As a witness, you may be unfamiliar with the procedures of a criminal hearing or trial. This document is designed to provide guidelines in preparing for your testimony in court.
- Tell the truth. This is the single most important advice any witness should remember.
- Dress neatly. A neat appearance and proper dress in court give an important first and lasting impression.
- Be prepared. Think about the incident and what happened so that you can recall the details accurately when you are asked in court.
- Do not try to memorize what you will say in court. Jurors are hesitant to believe testimony that sounds “scripted”.
- Stick to the facts. The Judge or jury only wants to hear the facts as you know them to be, not what someone else told you.
- Relax… speak clearly. You have nothing to fear when giving true answers.
- Expect to be questioned by several people. One of the basic rules in a criminal case is that both sides have a chance to question every witness.
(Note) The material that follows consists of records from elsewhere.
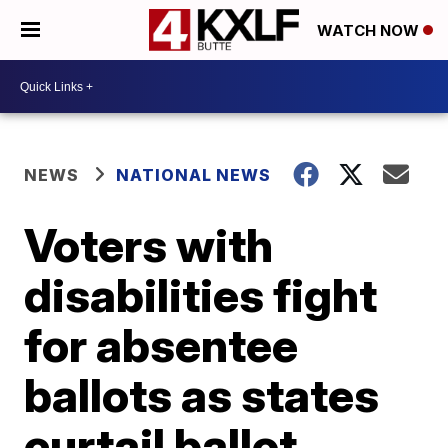
WATCH NOW
NEWS
NATIONAL NEWS
Voters with
disabilities fight
for absentee
ballots as states
curtail ballot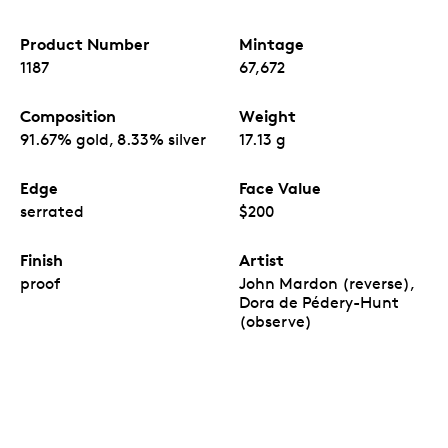
Product Number
Mintage
1187
67,672
Composition
Weight
91.67% gold, 8.33% silver
17.13 g
Edge
Face Value
serrated
$200
Finish
Artist
proof
John Mardon (reverse),
Dora de Pédery-Hunt
(observe)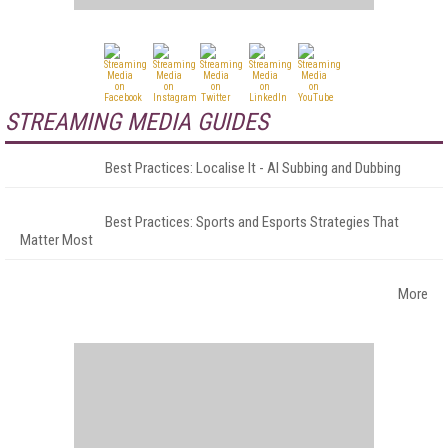
STREAMING MEDIA GUIDES
Best Practices: Localise It - AI Subbing and Dubbing
Best Practices: Sports and Esports Strategies That
Matter Most
More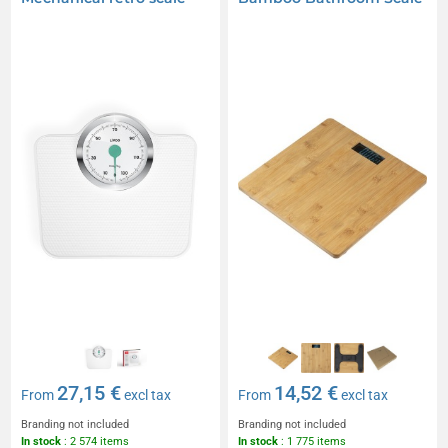
27,15 €
14,52 €
From
excl tax
From
excl tax
Branding not included
Branding not included
In stock
: 2 574 items
In stock
: 1 775 items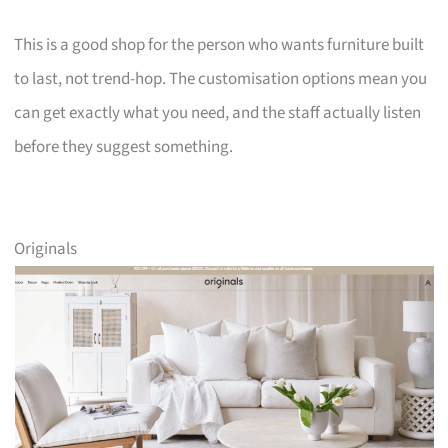
This is a good shop for the person who wants furniture built
to last, not trend-hop. The customisation options mean you
can get exactly what you need, and the staff actually listen
before they suggest something.
Originals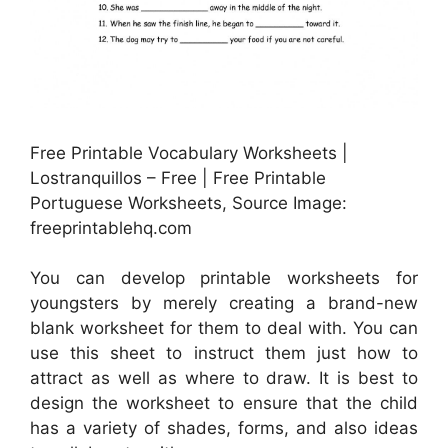
Free Printable Vocabulary Worksheets |
Lostranquillos – Free | Free Printable
Portuguese Worksheets, Source Image:
freeprintablehq.com
You can develop printable worksheets for
youngsters by merely creating a brand-new
blank worksheet for them to deal with. You can
use this sheet to instruct them just how to
attract as well as where to draw. It is best to
design the worksheet to ensure that the child
has a variety of shades, forms, and also ideas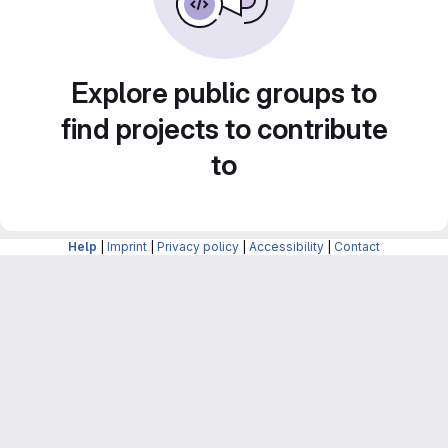
Explore public groups to
find projects to contribute
to
Help
|
Imprint
|
Privacy policy
|
Accessibility
|
Contact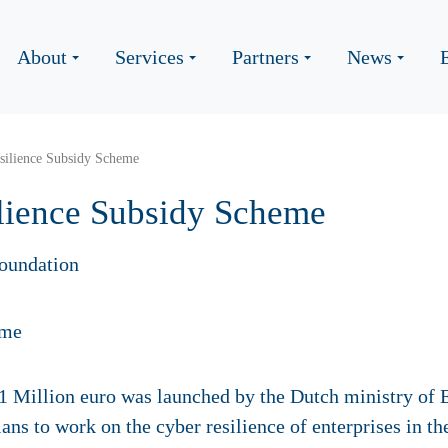
About
Services
Partners
News
ilience Subsidy Scheme
lience Subsidy Scheme
oundation
 1 Million euro was launched by the Dutch ministry of
lans to work on the cyber resilience of enterprises in t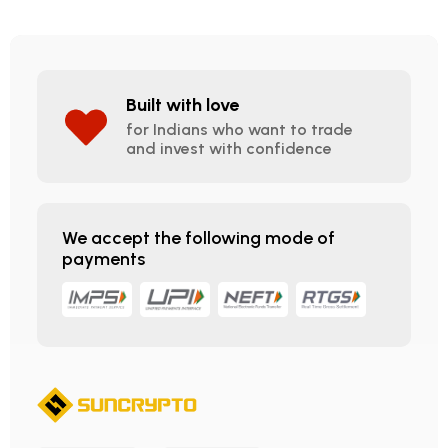
Built with love
for Indians who want to trade
and invest with confidence
We accept the following mode of
payments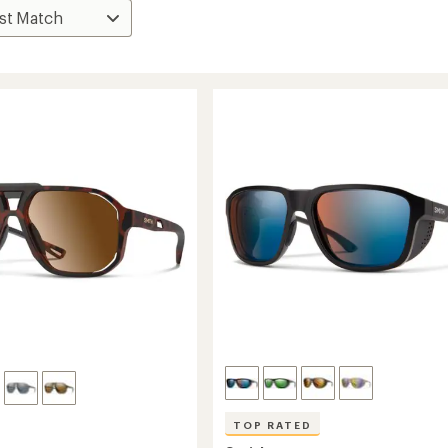
TOP RATED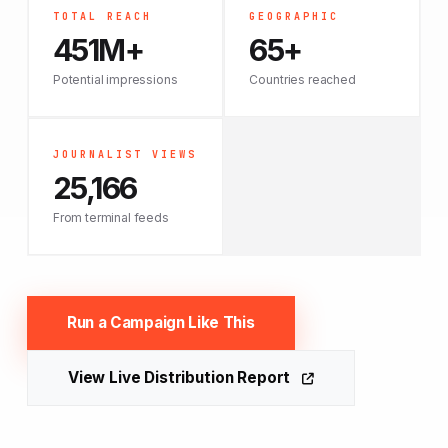
TOTAL REACH
GEOGRAPHIC
451M+
65+
Potential impressions
Countries reached
JOURNALIST VIEWS
25,166
From terminal feeds
Run a Campaign Like This
View Live Distribution Report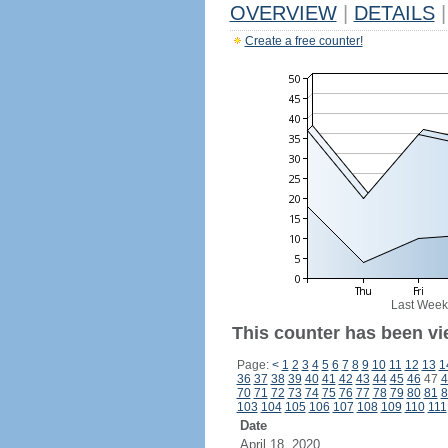
OVERVIEW
|
DETAILS
|
Create a free counter!
Last Week
This counter has been vi
Page:
<
1
2
3
4
5
6
7
8
9
10
11
12
13
1
36
37
38
39
40
41
42
43
44
45
46
47
4
70
71
72
73
74
75
76
77
78
79
80
81
8
103
104
105
106
107
108
109
110
111
Date
April 18, 2020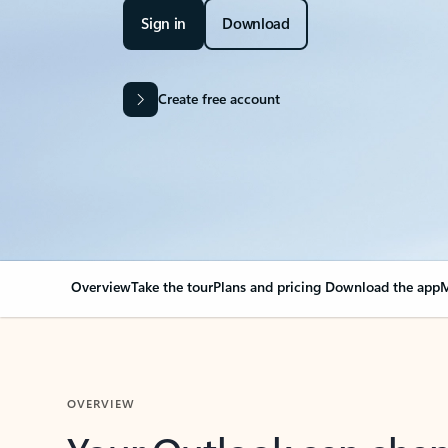
Sign in
Download
Create free account
Overview
Take the tour
Plans and pricing
Download the app
M
OVERVIEW
Your Outlook can cha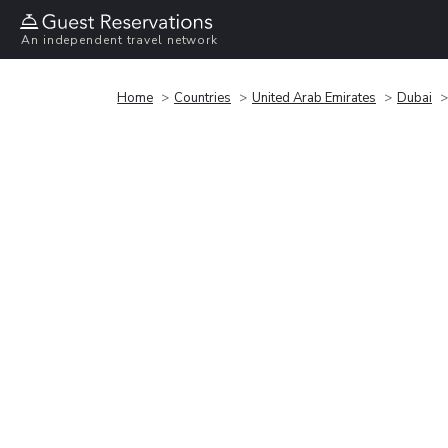
An independent travel network
Home
Countries
United Arab Emirates
Dubai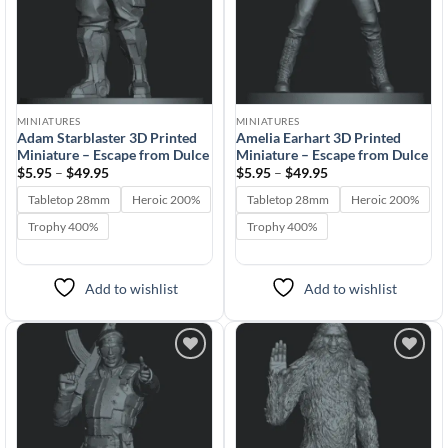
MINIATURES
MINIATURES
Adam Starblaster 3D Printed
Amelia Earhart 3D Printed
Miniature – Escape from Dulce
Miniature – Escape from Dulce
Price
Price
$
5.95
–
$
49.95
$
5.95
–
$
49.95
range:
range:
$5.95
$5.95
Tabletop 28mm
Heroic 200%
Tabletop 28mm
Heroic 200%
through
through
$49.95
$49.95
Trophy 400%
Trophy 400%
Add to wishlist
Add to wishlist
Add to
Add to
wishlist
wishlist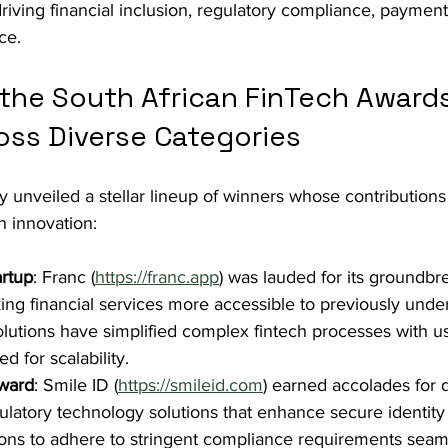
 driving financial inclusion, regulatory compliance, payment
ce.
 the South African FinTech Award
oss Diverse Categories
unveiled a stellar lineup of winners whose contributions
h innovation:
artup
: Franc (
https://franc.app
) was lauded for its groundbr
ng financial services more accessible to previously unde
olutions have simplified complex fintech processes with us
d for scalability.
ward
: Smile ID (
https://smileid.com
) earned accolades for d
ulatory technology solutions that enhance secure identity v
tions to adhere to stringent compliance requirements seam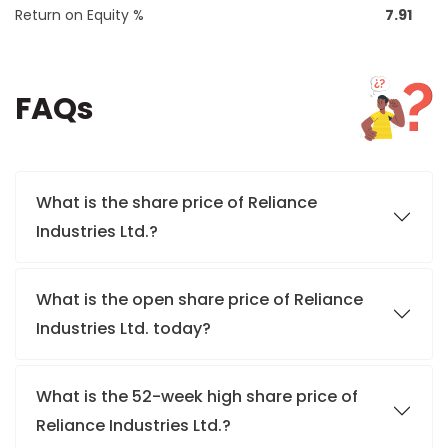
Return on Equity %
7.91
FAQs
What is the share price of Reliance
Industries Ltd.?
What is the open share price of Reliance
Industries Ltd. today?
What is the 52-week high share price of
Reliance Industries Ltd.?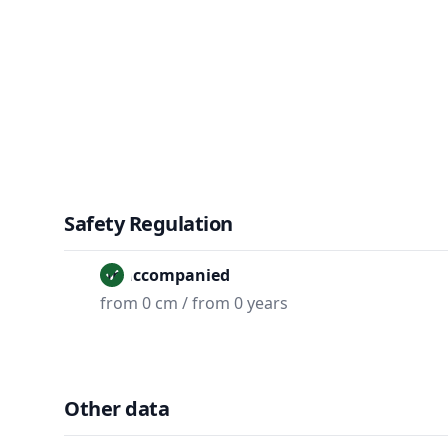
Safety Regulation
Unaccompanied
from 0 cm / from 0 years
Other data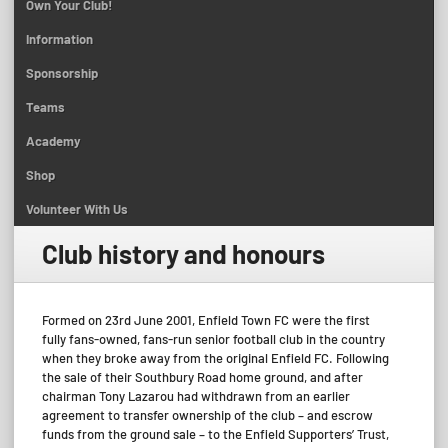
Own Your Club!
Information
Sponsorship
Teams
Academy
Shop
Volunteer With Us
Club history and honours
Formed on 23rd June 2001, Enfield Town FC were the first
fully fans-owned, fans-run senior football club in the country
when they broke away from the original Enfield FC. Following
the sale of their Southbury Road home ground, and after
chairman Tony Lazarou had withdrawn from an earlier
agreement to transfer ownership of the club – and escrow
funds from the ground sale – to the Enfield Supporters’ Trust,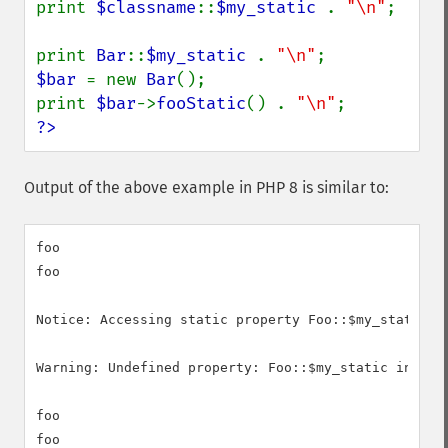
print 
$classname
::
$my_static 
. 
"\n"
;

print 
Bar
::
$my_static 
. 
"\n"
$bar 
= new 
Bar
();

print 
$bar
->
fooStatic
() . 
"\n"
?>
Output of the above example in PHP 8 is similar to:
foo

foo

Notice: Accessing static property Foo::$my_static as
Warning: Undefined property: Foo::$my_static in /in/
foo

foo
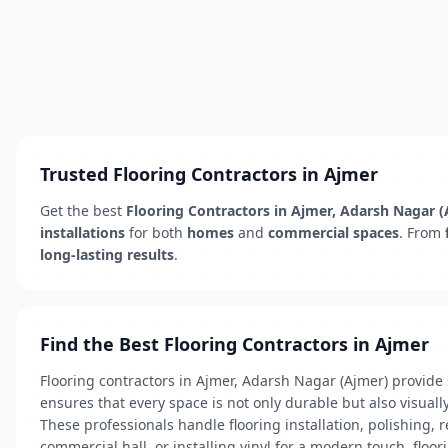
Trusted Flooring Contractors in Ajmer
Get the best
Flooring Contractors in Ajmer, Adarsh Nagar 
installations
for both
homes
and
commercial spaces
. From
long-lasting results
.
Find the Best Flooring Contractors in Ajmer
Flooring contractors in Ajmer, Adarsh Nagar (Ajmer) provide s
ensures that every space is not only durable but also visuall
These professionals handle flooring installation, polishing,
commercial hall, or installing vinyl for a modern touch, floor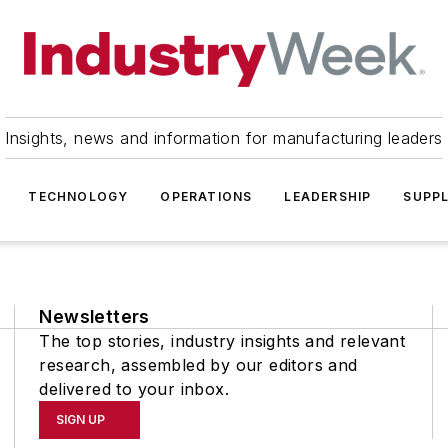
Insights, news and information for manufacturing leaders
TECHNOLOGY
OPERATIONS
LEADERSHIP
SUPPL
Newsletters
The top stories, industry insights and relevant
research, assembled by our editors and
delivered to your inbox.
SIGN UP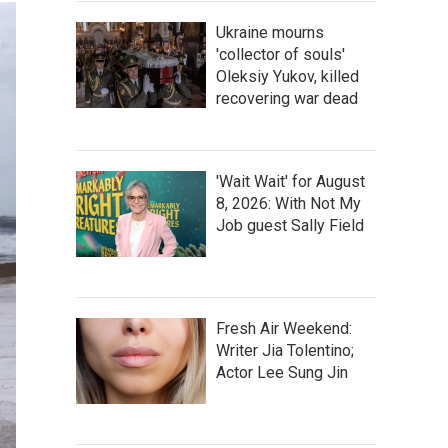
Ukraine mourns
'collector of souls'
Oleksiy Yukov, killed
recovering war dead
'Wait Wait' for August
8, 2026: With Not My
Job guest Sally Field
Fresh Air Weekend:
Writer Jia Tolentino;
Actor Lee Sung Jin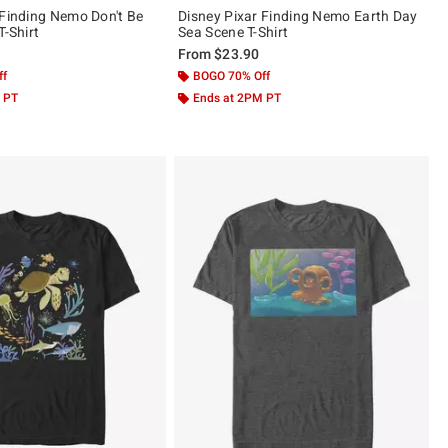
 Finding Nemo Don't Be
Disney Pixar Finding Nemo Earth Day
T-Shirt
Sea Scene T-Shirt
From
$23.90
ff
BOGO 70% Off
 PT
Ends at 2PM PT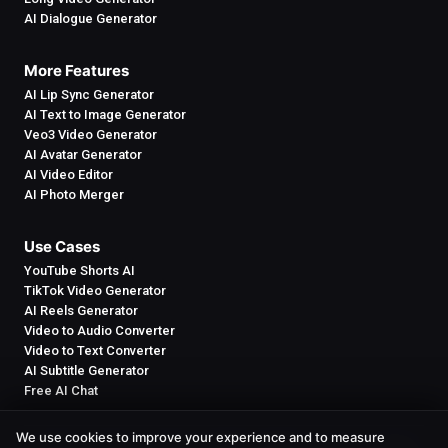
AI Dialogue Generator
More Features
AI Lip Sync Generator
AI Text to Image Generator
Veo3 Video Generator
AI Avatar Generator
AI Video Editor
AI Photo Merger
Use Cases
YouTube Shorts AI
TikTok Video Generator
AI Reels Generator
Video to Audio Converter
Video to Text Converter
AI Subtitle Generator
Free AI Chat
We use cookies to improve your experience and to measure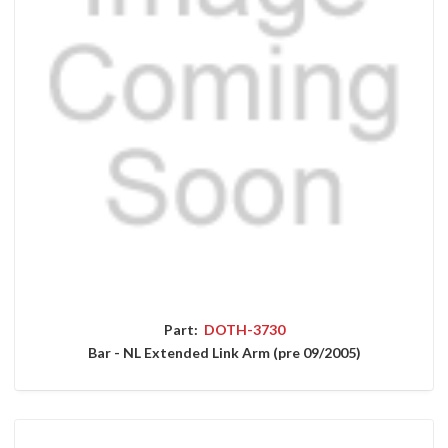
Part:
DOTH-3730
Bar - NL Extended Link Arm (pre 09/2005)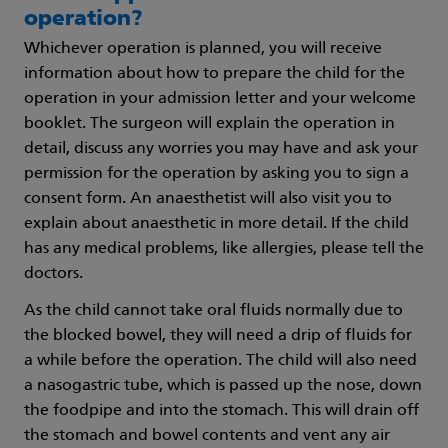
operation?
Whichever operation is planned, you will receive
information about how to prepare the child for the
operation in your admission letter and your welcome
booklet. The surgeon will explain the operation in
detail, discuss any worries you may have and ask your
permission for the operation by asking you to sign a
consent form. An anaesthetist will also visit you to
explain about anaesthetic in more detail. If the child
has any medical problems, like allergies, please tell the
doctors.
As the child cannot take oral fluids normally due to
the blocked bowel, they will need a drip of fluids for
a while before the operation. The child will also need
a nasogastric tube, which is passed up the nose, down
the foodpipe and into the stomach. This will drain off
the stomach and bowel contents and vent any air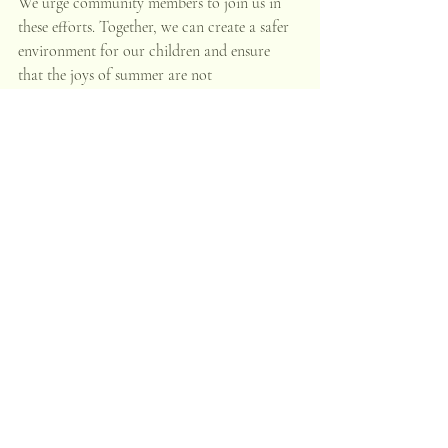
We urge community members to join us in 
these efforts. Together, we can create a safer 
environment for our children and ensure 
that the joys of summer are not 
overshadowed by preventable tragedies.
Stay Connected
For more information on our programs or 
to get involved, please visit our website or 
contact us directly. Let's work together to 
make this summer a season of safety, growth, 
and community strength.
Recent Posts
See All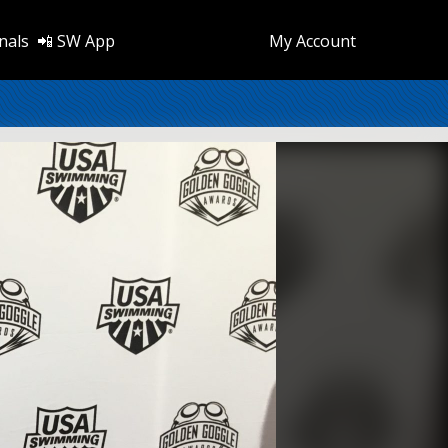
nals
📲 SW App
My Account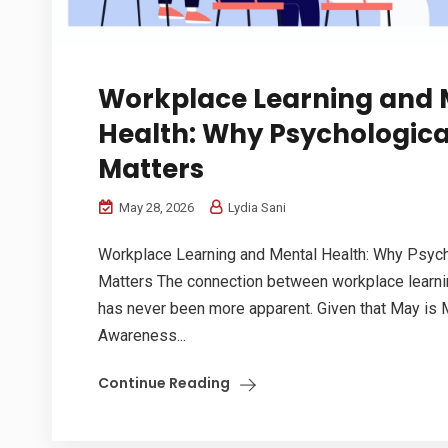
Workplace Learning and 
Health: Why Psychologica
Matters
May 28, 2026
Lydia Sani
Workplace Learning and Mental Health: Why Psych
Matters The connection between workplace learni
has never been more apparent. Given that May is 
Awareness...
Continue Reading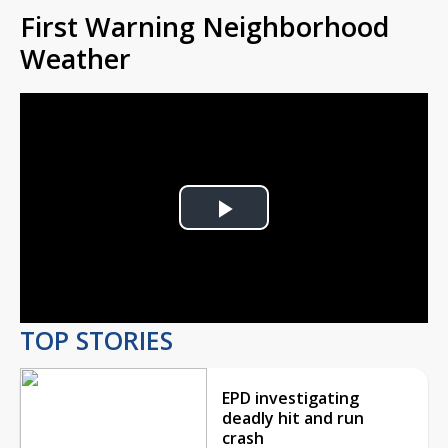
First Warning Neighborhood
Weather
Play
Video
TOP STORIES
EPD investigating
deadly hit and run
crash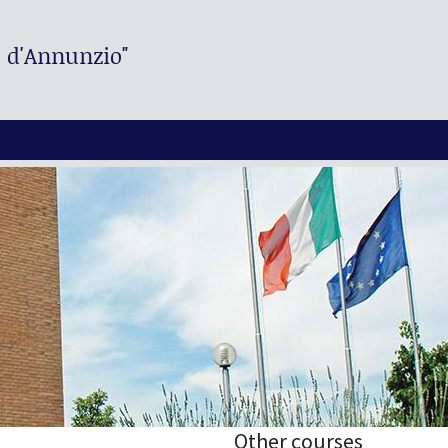
. d'Annunzio"
Other courses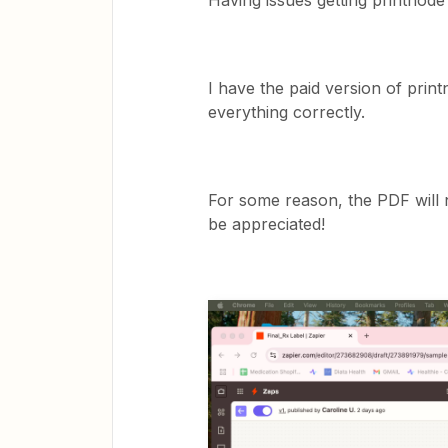
Having issues getting printnode
I have the paid version of print
everything correctly.
For some reason, the PDF will n
be appreciated!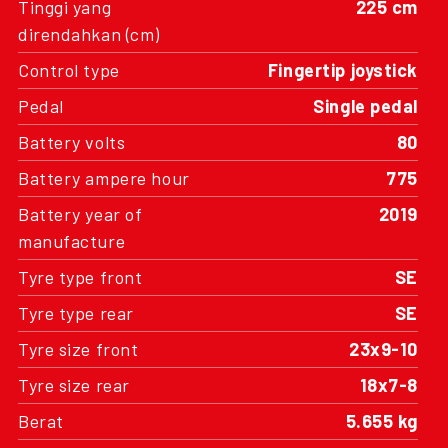
Tinggi yang
225 cm
direndahkan (cm)
Control type
Fingertip joystick
Pedal
Single pedal
Battery volts
80
Battery ampere hour
775
Battery year of
2019
manufacture
Tyre type front
SE
Tyre type rear
SE
Tyre size front
23x9-10
Tyre size rear
18x7-8
Berat
5.655 kg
Questions asked by both sides have the same goal---to find out what is true.
- Do not lose your temper. Be courteous. Don’t let the defense lawyer upset you.
- Don’t start to answer a question until the question is finished. If you haven’t yet heard the entire question, you don’t really know what you’re being asked.
- Think about your answer before you give it. Be descriptive. Be accurate.
- Answer only the question asked. Do not volunteer additional information.
- Don’t exaggerate or guess. If you don’t know the answer to a question, say so---if you don’t remember the information that you are asked about, say so.
- Answer the questions verbally. Your testimony is being recorded (either tape recorded or written down). No head shakes or head nods, or “uh-huh” / “uh-uh” instead of “yes” / “no”.
- Look at the jurors and speak to them when testifying. Jurors are ordinary people, like yourself. They consider attitude, facial expressions and body language when evaluating testimony.
- If you don’t understand or didn’t hear the question, ask that it be explained or repeated.
- Never attempt to talk to a juror about the case or any other matter while the case is being tried. This includes chance meetings during recesses, in hallways, at lunch, or any other place.
- If either lawyer raises an objection, stop speaking at once. After the Judge has ruled, you will be instructed whether or not to continue.
The Solicitor’s Office will assist you with any questions you may have prior to your court appearance.